#### EXERCISE
Return the listing below unchanged, but without pictures.

#### DATA BLOCK
>>>>

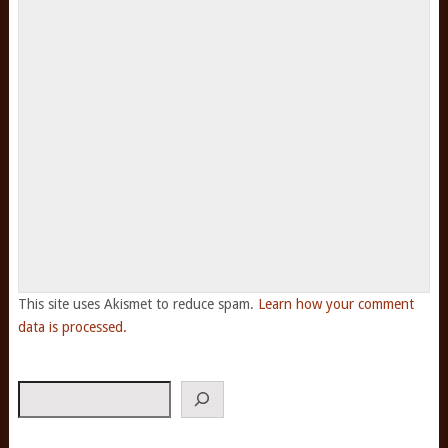
This site uses Akismet to reduce spam.
Learn how your comment
data is processed.
Search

<<<<

#### ANSWER AREA
This site uses Akismet to reduce spam.
Learn how your comment
data is processed.
Search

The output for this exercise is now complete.